[[ DATASET RECORDS open ]]

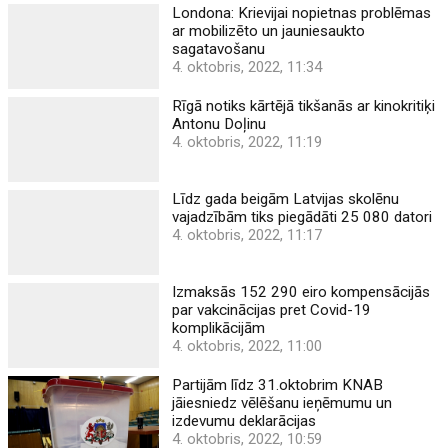
Londona: Krievijai nopietnas problēmas
ar mobilizēto un jauniesaukto
sagatavošanu
4. oktobris, 2022, 11:34
Rīgā notiks kārtējā tikšanās ar kinokritiķi
Antonu Doļinu
4. oktobris, 2022, 11:19
Līdz gada beigām Latvijas skolēnu
vajadzībām tiks piegādāti 25 080 datori
4. oktobris, 2022, 11:17
Izmaksās 152 290 eiro kompensācijās
par vakcinācijas pret Covid-19
komplikācijām
4. oktobris, 2022, 11:00
Partijām līdz 31.oktobrim KNAB
jāiesniedz vēlēšanu ieņēmumu un
izdevumu deklarācijas
4. oktobris, 2022, 10:59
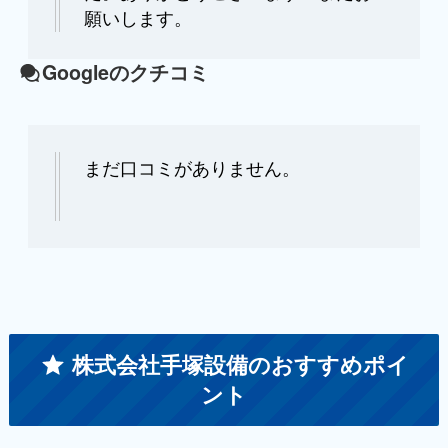
願いします。
Googleのクチコミ
まだ口コミがありません。
株式会社手塚設備のおすすめポイ
ント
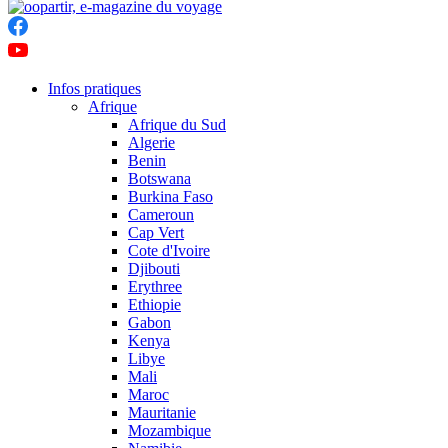
Infos pratiques
Afrique
Afrique du Sud
Algerie
Benin
Botswana
Burkina Faso
Cameroun
Cap Vert
Cote d'Ivoire
Djibouti
Erythree
Ethiopie
Gabon
Kenya
Libye
Mali
Maroc
Mauritanie
Mozambique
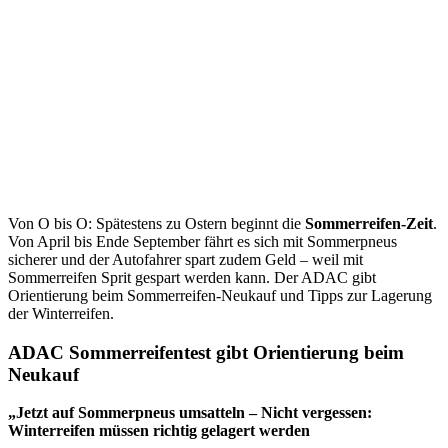
Von O bis O: Spätestens zu Ostern beginnt die
Sommerreifen-Zeit
.
Von April bis Ende September fährt es sich mit Sommerpneus
sicherer und der Autofahrer spart zudem Geld – weil mit
Sommerreifen Sprit gespart werden kann. Der ADAC gibt
Orientierung beim Sommerreifen-Neukauf und Tipps zur Lagerung
der Winterreifen.
ADAC Sommerreifentest gibt Orientierung beim
Neukauf
„Jetzt auf Sommerpneus umsatteln – Nicht vergessen:
Winterreifen müssen richtig gelagert werden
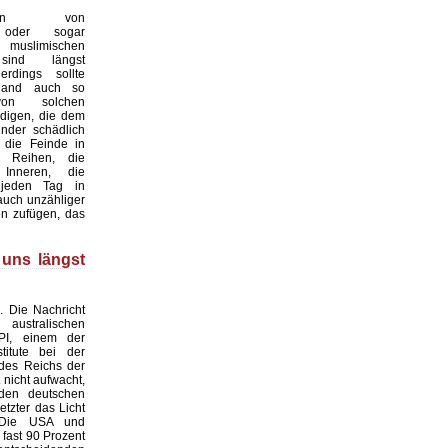
ungen von
n oder sogar
en muslimischen
sind längst
lerdings sollte
hland auch so
on solchen
digen, die dem
nder schädlich
 die Feinde in
 Reihen, die
Inneren, die
 jeden Tag in
auch unzähliger
n zufügen, das
 uns längst
. Die Nachricht
stralischen
PI, einem der
titute bei der
des Reichs der
t nicht aufwacht,
den deutschen
etzter das Licht
 Die USA und
 fast 90 Prozent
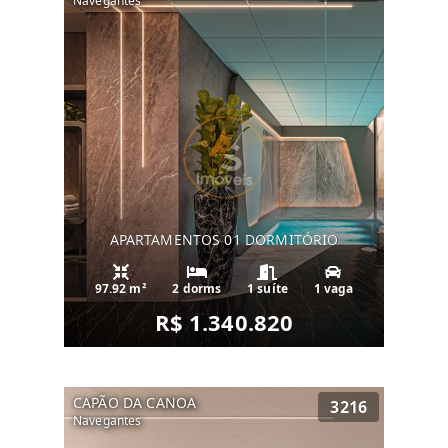
Navegantes
APARTAMENTOS 01 DORMITÓRIO
97.92 m²
2 dorms
1 suíte
1 vaga
R$ 1.340.820
CAPÃO DA CANOA
3216
Navegantes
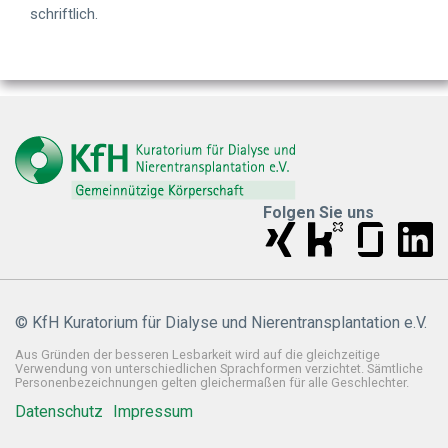
schriftlich.
Folgen Sie uns
© KfH Kuratorium für Dialyse und Nierentransplantation e.V.
Aus Gründen der besseren Lesbarkeit wird auf die gleichzeitige
Verwendung von unterschiedlichen Sprachformen verzichtet. Sämtliche
Personenbezeichnungen gelten gleichermaßen für alle Geschlechter.
Datenschutz
Impressum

[[ DATASET RECORDS closed ]]

### DIRECTIONS
Only the lines above from the one with "n oder sogar" to the one with "Aus Gründen der" should be printed, both included and exactly as written; no picture belongs in the copy.

### ANSWER BELOW
n oder sogar
en muslimischen
sind längst
lerdings sollte
hland auch so
on solchen
digen, die dem
nder schädlich
 die Feinde in
 Reihen, die
Inneren, die
 jeden Tag in
auch unzähliger
n zufügen, das
 uns längst
. Die Nachricht
stralischen
PI, einem der
titute bei der
des Reichs der
t nicht aufwacht,
den deutschen
etzter das Licht
 Die USA und
 fast 90 Prozent
Navegantes
APARTAMENTOS 01 DORMITÓRIO
97.92 m²
2 dorms
1 suíte
1 vaga
R$ 1.340.820
CAPÃO DA CANOA
3216
Navegantes
schriftlich.
Folgen Sie uns
© KfH Kuratorium für Dialyse und Nierentransplantation e.V.
Aus Gründen der besseren Lesbarkeit wird auf die gleichzeitige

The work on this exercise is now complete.